Task material:
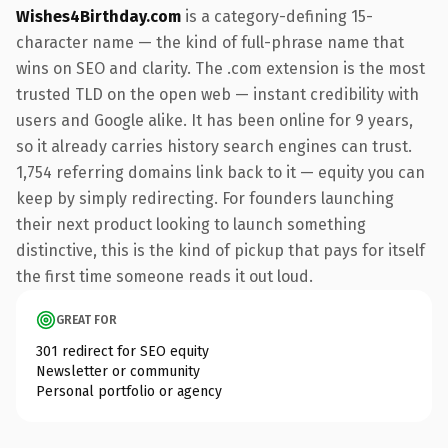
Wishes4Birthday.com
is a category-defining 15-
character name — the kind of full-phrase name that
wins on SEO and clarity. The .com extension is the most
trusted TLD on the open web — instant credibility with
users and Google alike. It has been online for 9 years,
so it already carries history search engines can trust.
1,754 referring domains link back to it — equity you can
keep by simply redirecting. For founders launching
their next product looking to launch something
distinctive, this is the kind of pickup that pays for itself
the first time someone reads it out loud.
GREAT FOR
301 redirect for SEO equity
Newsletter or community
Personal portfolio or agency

...

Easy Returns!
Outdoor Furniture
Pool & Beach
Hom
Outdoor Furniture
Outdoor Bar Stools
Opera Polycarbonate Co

Your goal: Look through the data above. Copy every line with the string "kind" in it.

Written response:
character name — the kind of full-phrase name that
distinctive, this is the kind of pickup that pays for itself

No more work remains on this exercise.